Google’s new AI SoundStorm

SoundStorm is a model developed by Google Research that specializes in efficient, non-autoregressive audio generation. It takes semantic tokens from AudioLM as input and uses bidirectional attention and confidence-based parallel decoding to generate the tokens of a neural audio codec. Compared to the autoregressive generation approach of AudioLM, the model produces audio of the same quality and with higher consistency in voice and acoustic conditions, while being two orders of magnitude faster. SoundStorm can generate 30 seconds of audio in 0.5 seconds on a TPU-v4. It also has the ability to scale audio generation to longer sequences by synthesizing high-quality, natural dialogue segments, given a transcript annotated with speaker turns and a short prompt with the speakers‘ voices​1​.

Coupled with the text-to-semantic modeling stage of SPEAR-TTS, SoundStorm can synthesize high quality, natural dialogues, allowing one to control the spoken content (via transcripts), speaker voices (via short voice prompts) and speaker turns (via transcript annotations).
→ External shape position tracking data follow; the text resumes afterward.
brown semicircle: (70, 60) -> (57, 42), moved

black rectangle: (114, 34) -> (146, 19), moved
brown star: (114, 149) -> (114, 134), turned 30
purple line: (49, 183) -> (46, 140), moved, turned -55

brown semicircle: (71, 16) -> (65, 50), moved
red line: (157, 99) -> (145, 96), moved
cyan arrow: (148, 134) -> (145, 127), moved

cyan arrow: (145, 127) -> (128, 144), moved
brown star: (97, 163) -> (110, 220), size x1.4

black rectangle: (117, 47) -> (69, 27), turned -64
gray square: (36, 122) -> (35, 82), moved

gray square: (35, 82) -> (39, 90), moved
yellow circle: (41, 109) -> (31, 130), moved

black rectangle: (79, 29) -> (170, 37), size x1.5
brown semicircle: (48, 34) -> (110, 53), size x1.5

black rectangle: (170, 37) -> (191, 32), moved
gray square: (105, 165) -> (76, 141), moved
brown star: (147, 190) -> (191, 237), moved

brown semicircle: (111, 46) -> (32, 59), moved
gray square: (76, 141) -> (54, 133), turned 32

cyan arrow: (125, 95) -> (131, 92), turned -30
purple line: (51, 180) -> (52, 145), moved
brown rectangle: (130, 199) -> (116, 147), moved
When synthesizing dialogue segments of 30 seconds, a runtime of 2 seconds was measured on a single TPU-v4​1​.

SoundStorm demonstrates the ability to generate audio conditioned on the semantic tokens of AudioLM with and without 3-second voice prompts. SoundStorm samples different speakers in the unprompted case and maintains the speaker’s voice with high consistency in the prompted case, while generating audio two orders of magnitude faster than AudioLM’s acoustic generator​1​.
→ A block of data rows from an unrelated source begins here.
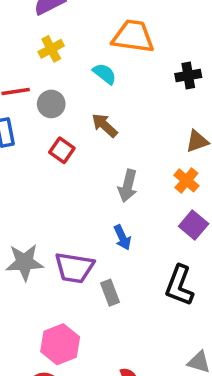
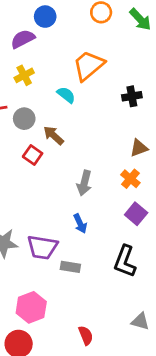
orange trapezoid: (133, 36) -> (89, 65), turned -48
brown arrow: (105, 125) -> (54, 135), moved
gray rectangle: (110, 293) -> (70, 267), turned -60

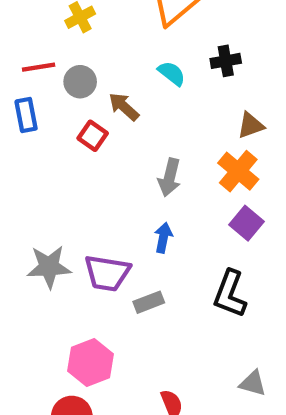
cyan semicircle: (66, 95) -> (172, 73), moved
black cross: (132, 96) -> (226, 61), moved
orange cross: (130, 179) -> (238, 171), size x1.4
blue arrow: (80, 224) -> (163, 238), turned -144
gray rectangle: (70, 267) -> (149, 302), turned -30

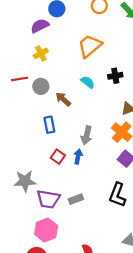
blue rectangle: (26, 115) -> (49, 125), moved
red square: (93, 136) -> (58, 157), moved
blue arrow: (163, 238) -> (78, 157), moved
purple trapezoid: (107, 273) -> (48, 199), moved

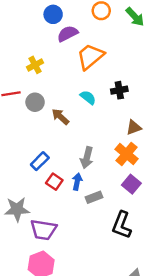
purple semicircle: (40, 26) -> (68, 34), moved
blue rectangle: (49, 125) -> (40, 161), moved, turned 56
gray rectangle: (76, 199) -> (94, 197), moved

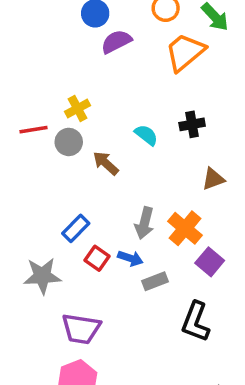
orange trapezoid: (90, 56) -> (185, 52), moved
yellow cross: (35, 65) -> (78, 109), moved
orange cross: (127, 154) -> (185, 228), moved
blue arrow: (77, 182) -> (130, 258), turned 98
gray star: (17, 209) -> (42, 276), moved

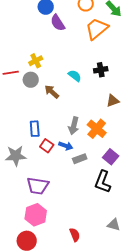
purple semicircle: (116, 42) -> (58, 23), turned -96
blue rectangle: (76, 228) -> (35, 129), turned -49
purple square: (210, 262) -> (111, 157), moved

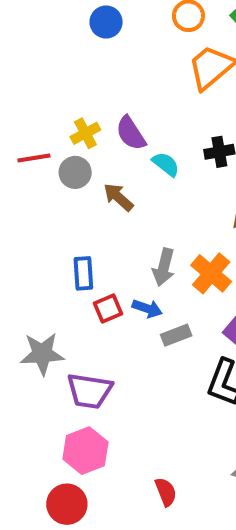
purple semicircle: (58, 23) -> (131, 133), moved
red square: (47, 146) -> (108, 308), turned 32
gray star: (16, 156) -> (42, 354), moved

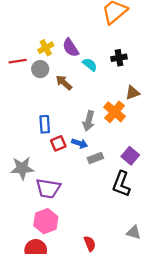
orange cross: (211, 273) -> (115, 112), moved

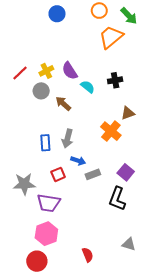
red line: (18, 61) -> (20, 73), moved, turned -35
gray arrow: (89, 121) -> (68, 138), moved
red square: (58, 143) -> (58, 174), moved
When generating audio in the prompted case, SoundStorm generations have higher acoustic consistency and preserve the speaker’s voice from the prompt better than AudioLM. Compared to RVQ level-wise greedy decoding with the same model, SoundStorm produces audio of higher quality​1​.
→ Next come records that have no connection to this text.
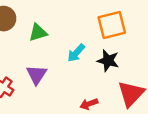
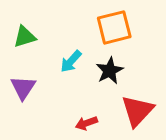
black star: (108, 61) -> (110, 71), turned 30

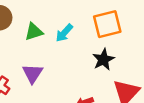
cyan arrow: (71, 61) -> (64, 33), moved

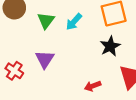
green triangle: (34, 32) -> (46, 21), turned -36

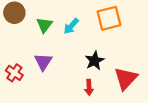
black star: (110, 46) -> (95, 61), moved
red arrow: (93, 86) -> (89, 87), turned -72

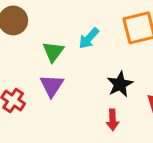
green triangle: (44, 25) -> (53, 52), moved

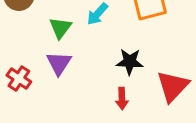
black star: (120, 84) -> (130, 62), turned 30

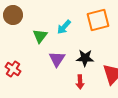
purple triangle: (59, 63) -> (57, 59), moved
SoundStorm is used as a replacement for the acoustic generation pipeline of AudioLM and SPEAR-TTS. It is acknowledged that the audio samples produced by the model may be influenced by the biases present in the training data, for instance in terms of represented accents and voice characteristics. In the generated examples, however, it is demonstrated that speaker characteristics can be reliably controlled via prompting. It is also important to put in place safeguards against potential misuse, as the ability to mimic a voice can have numerous malicious applications, including bypassing biometric identification and for the purpose of impersonation. Thus, it is crucial to put in place safeguards against the potential misuse: to this end, it has been verified that, after such a replacement, the generated audio remains detectable by a dedicated classifier (98.5% using the same classifier as Borsos et al. (2022)). As a component of a larger system, it would therefore be unlikely that SoundStorm would introduce additional risks compared to those discussed previously by Borsos et al. (2022) and Kharitonov et al. (2023). At the same time, it is hoped that by relaxing the memory and computational requirements of AudioLM, research in the field of audio generation would become more accessible to a wider community. In the future, Google Research plans to explore other approaches for detecting synthesized speech, e.g., audio watermarking, so that any potential product usage of this technology strictly follows our responsible AI principles​1​.